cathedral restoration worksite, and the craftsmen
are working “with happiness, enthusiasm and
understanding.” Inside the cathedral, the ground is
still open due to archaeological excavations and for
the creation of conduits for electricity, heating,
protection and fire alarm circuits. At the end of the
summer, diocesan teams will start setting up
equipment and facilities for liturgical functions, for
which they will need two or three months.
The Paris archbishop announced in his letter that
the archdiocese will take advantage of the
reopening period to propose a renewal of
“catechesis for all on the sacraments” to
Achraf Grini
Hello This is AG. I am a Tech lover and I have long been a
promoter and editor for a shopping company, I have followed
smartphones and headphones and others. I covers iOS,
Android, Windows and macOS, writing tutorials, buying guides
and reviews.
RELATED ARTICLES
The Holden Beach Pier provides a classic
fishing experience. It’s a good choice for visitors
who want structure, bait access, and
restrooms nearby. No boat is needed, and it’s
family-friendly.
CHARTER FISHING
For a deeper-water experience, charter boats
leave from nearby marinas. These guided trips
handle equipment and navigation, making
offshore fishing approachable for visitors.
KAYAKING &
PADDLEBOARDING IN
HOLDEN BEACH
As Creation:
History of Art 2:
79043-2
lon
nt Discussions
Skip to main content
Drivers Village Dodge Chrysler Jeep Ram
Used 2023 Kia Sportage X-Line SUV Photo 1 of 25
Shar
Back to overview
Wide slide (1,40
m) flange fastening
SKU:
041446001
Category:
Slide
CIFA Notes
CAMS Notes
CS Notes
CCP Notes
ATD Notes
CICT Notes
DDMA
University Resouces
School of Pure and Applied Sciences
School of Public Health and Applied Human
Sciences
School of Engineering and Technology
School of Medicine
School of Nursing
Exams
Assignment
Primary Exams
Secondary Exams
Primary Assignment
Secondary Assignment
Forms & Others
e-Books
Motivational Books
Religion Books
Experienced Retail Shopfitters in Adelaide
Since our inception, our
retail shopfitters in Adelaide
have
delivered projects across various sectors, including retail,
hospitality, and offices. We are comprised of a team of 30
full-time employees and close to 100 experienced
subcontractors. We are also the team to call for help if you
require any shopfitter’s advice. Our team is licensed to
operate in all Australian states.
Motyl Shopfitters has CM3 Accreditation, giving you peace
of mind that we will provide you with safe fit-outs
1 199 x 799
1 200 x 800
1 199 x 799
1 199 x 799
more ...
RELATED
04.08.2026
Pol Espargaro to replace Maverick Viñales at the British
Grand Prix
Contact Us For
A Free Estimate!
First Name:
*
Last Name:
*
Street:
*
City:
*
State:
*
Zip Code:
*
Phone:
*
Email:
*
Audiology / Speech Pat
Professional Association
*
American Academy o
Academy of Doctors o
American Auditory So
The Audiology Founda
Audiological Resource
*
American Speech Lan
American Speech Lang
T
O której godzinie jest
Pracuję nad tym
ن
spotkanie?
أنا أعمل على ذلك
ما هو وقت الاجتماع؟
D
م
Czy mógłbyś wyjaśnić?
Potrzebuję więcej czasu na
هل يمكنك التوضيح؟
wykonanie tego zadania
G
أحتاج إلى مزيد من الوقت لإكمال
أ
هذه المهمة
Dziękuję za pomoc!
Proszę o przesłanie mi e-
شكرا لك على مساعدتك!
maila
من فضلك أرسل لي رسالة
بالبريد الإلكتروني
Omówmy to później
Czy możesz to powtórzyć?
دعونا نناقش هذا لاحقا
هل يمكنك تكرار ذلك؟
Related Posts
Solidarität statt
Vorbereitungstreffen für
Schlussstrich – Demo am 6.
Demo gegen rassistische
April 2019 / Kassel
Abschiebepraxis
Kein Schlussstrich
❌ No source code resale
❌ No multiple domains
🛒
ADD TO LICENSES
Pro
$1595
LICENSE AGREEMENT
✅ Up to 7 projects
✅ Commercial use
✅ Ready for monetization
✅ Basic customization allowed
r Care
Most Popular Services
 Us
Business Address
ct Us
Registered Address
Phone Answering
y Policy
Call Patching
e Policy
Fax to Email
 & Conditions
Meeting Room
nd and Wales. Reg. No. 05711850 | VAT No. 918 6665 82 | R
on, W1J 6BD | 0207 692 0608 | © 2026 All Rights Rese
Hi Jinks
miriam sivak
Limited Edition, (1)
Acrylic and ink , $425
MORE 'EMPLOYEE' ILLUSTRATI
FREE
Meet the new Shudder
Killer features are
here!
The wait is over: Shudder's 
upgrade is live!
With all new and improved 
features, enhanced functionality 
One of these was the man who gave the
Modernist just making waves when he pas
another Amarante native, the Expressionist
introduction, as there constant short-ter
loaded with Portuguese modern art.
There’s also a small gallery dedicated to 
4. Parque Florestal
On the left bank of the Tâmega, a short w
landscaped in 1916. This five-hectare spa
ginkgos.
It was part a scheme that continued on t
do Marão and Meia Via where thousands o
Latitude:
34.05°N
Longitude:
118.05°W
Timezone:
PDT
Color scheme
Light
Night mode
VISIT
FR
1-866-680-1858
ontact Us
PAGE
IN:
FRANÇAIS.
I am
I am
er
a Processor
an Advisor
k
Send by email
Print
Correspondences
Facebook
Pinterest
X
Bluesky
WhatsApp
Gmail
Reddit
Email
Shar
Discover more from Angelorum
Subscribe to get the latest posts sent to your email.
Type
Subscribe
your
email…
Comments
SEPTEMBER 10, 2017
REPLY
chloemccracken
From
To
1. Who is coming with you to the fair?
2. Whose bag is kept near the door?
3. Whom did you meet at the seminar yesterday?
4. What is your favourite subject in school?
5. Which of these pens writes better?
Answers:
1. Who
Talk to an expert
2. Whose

● **What you are asked to do**
Each line of the data is to be retyped exactly as shown.

● **Written answer**
cathedral restoration worksite, and the craftsmen
are working “with happiness, enthusiasm and
understanding.” Inside the cathedral, the ground is
still open due to archaeological excavations and for
the creation of conduits for electricity, heating,
protection and fire alarm circuits. At the end of the
summer, diocesan teams will start setting up
equipment and facilities for liturgical functions, for
which they will need two or three months.
The Paris archbishop announced in his letter that
the archdiocese will take advantage of the
reopening period to propose a renewal of
“catechesis for all on the sacraments” to
Achraf Grini
Hello This is AG. I am a Tech lover and I have long been a
promoter and editor for a shopping company, I have followed
smartphones and headphones and others. I covers iOS,
Android, Windows and macOS, writing tutorials, buying guides
and reviews.
RELATED ARTICLES
The Holden Beach Pier provides a classic
fishing experience. It’s a good choice for visitors
who want structure, bait access, and
restrooms nearby. No boat is needed, and it’s
family-friendly.
CHARTER FISHING
For a deeper-water experience, charter boats
leave from nearby marinas. These guided trips
handle equipment and navigation, making
offshore fishing approachable for visitors.
KAYAKING &
PADDLEBOARDING IN
HOLDEN BEACH
As Creation:
History of Art 2:
79043-2
lon
nt Discussions
Skip to main content
Drivers Village Dodge Chrysler Jeep Ram
Used 2023 Kia Sportage X-Line SUV Photo 1 of 25
Shar
Back to overview
Wide slide (1,40
m) flange fastening
SKU:
041446001
Category:
Slide
CIFA Notes
CAMS Notes
CS Notes
CCP Notes
ATD Notes
CICT Notes
DDMA
University Resouces
School of Pure and Applied Sciences
School of Public Health and Applied Human
Sciences
School of Engineering and Technology
School of Medicine
School of Nursing
Exams
Assignment
Primary Exams
Secondary Exams
Primary Assignment
Secondary Assignment
Forms & Others
e-Books
Motivational Books
Religion Books
Experienced Retail Shopfitters in Adelaide
Since our inception, our
retail shopfitters in Adelaide
have
delivered projects across various sectors, including retail,
hospitality, and offices. We are comprised of a team of 30
full-time employees and close to 100 experienced
subcontractors. We are also the team to call for help if you
require any shopfitter’s advice. Our team is licensed to
operate in all Australian states.
Motyl Shopfitters has CM3 Accreditation, giving you peace
of mind that we will provide you with safe fit-outs
1 199 x 799
1 200 x 800
1 199 x 799
1 199 x 799
more ...
RELATED
04.08.2026
Pol Espargaro to replace Maverick Viñales at the British
Grand Prix
Contact Us For
A Free Estimate!
First Name:
*
Last Name:
*
Street:
*
City:
*
State:
*
Zip Code:
*
Phone:
*
Email:
*
Audiology / Speech Pat
Professional Association
*
American Academy o
Academy of Doctors o
American Auditory So
The Audiology Founda
Audiological Resource
*
American Speech Lan
American Speech Lang
T
O której godzinie jest
Pracuję nad tym
ن
spotkanie?
أنا أعمل على ذلك
ما هو وقت الاجتماع؟
D
م
Czy mógłbyś wyjaśnić?
Potrzebuję więcej czasu na
هل يمكنك التوضيح؟
wykonanie tego zadania
G
أحتاج إلى مزيد من الوقت لإكمال
أ
هذه المهمة
Dziękuję za pomoc!
Proszę o przesłanie mi e-
شكرا لك على مساعدتك!
maila
من فضلك أرسل لي رسالة
بالبريد الإلكتروني
Omówmy to później
Czy możesz to powtórzyć?
دعونا نناقش هذا لاحقا
هل يمكنك تكرار ذلك؟
Related Posts
Solidarität statt
Vorbereitungstreffen für
Schlussstrich – Demo am 6.
Demo gegen rassistische
April 2019 / Kassel
Abschiebepraxis
Kein Schlussstrich
❌ No source code resale
❌ No multiple domains
🛒
ADD TO LICENSES
Pro
$1595
LICENSE AGREEMENT
✅ Up to 7 projects
✅ Commercial use
✅ Ready for monetization
✅ Basic customization allowed
r Care
Most Popular Services
 Us
Business Address
ct Us
Registered Address
Phone Answering
y Policy
Call Patching
e Policy
Fax to Email
 & Conditions
Meeting Room
nd and Wales. Reg. No. 05711850 | VAT No. 918 6665 82 | R
on, W1J 6BD | 0207 692 0608 | © 2026 All Rights Rese
Hi Jinks
miriam sivak
Limited Edition, (1)
Acrylic and ink , $425
MORE 'EMPLOYEE' ILLUSTRATI
FREE
Meet the new Shudder
Killer features are
here!
The wait is over: Shudder's 
upgrade is live!
With all new and improved 
features, enhanced functionality 
One of these was the man who gave the
Modernist just making waves when he pas
another Amarante native, the Expressionist
introduction, as there constant short-ter
loaded with Portuguese modern art.
There’s also a small gallery dedicated to 
4. Parque Florestal
On the left bank of the Tâmega, a short w
landscaped in 1916. This five-hectare spa
ginkgos.
It was part a scheme that continued on t
do Marão and Meia Via where thousands o
Latitude:
34.05°N
Longitude:
118.05°W
Timezone:
PDT
Color scheme
Light
Night mode
VISIT
FR
1-866-680-1858
ontact Us
PAGE
IN:
FRANÇAIS.
I am
I am
er
a Processor
an Advisor
k
Send by email
Print
Correspondences
Facebook
Pinterest
X
Bluesky
WhatsApp
Gmail
Reddit
Email
Shar
Discover more from Angelorum
Subscribe to get the latest posts sent to your email.
Type
Subscribe
your
email…
Comments
SEPTEMBER 10, 2017
REPLY
chloemccracken
From
To
1. Who is coming with you to the fair?
2. Whose bag is kept near the door?
3. Whom did you meet at the seminar yesterday?
4. What is your favourite subject in school?
5. Which of these pens writes better?
Answers:
1. Who
Talk to an expert
2. Whose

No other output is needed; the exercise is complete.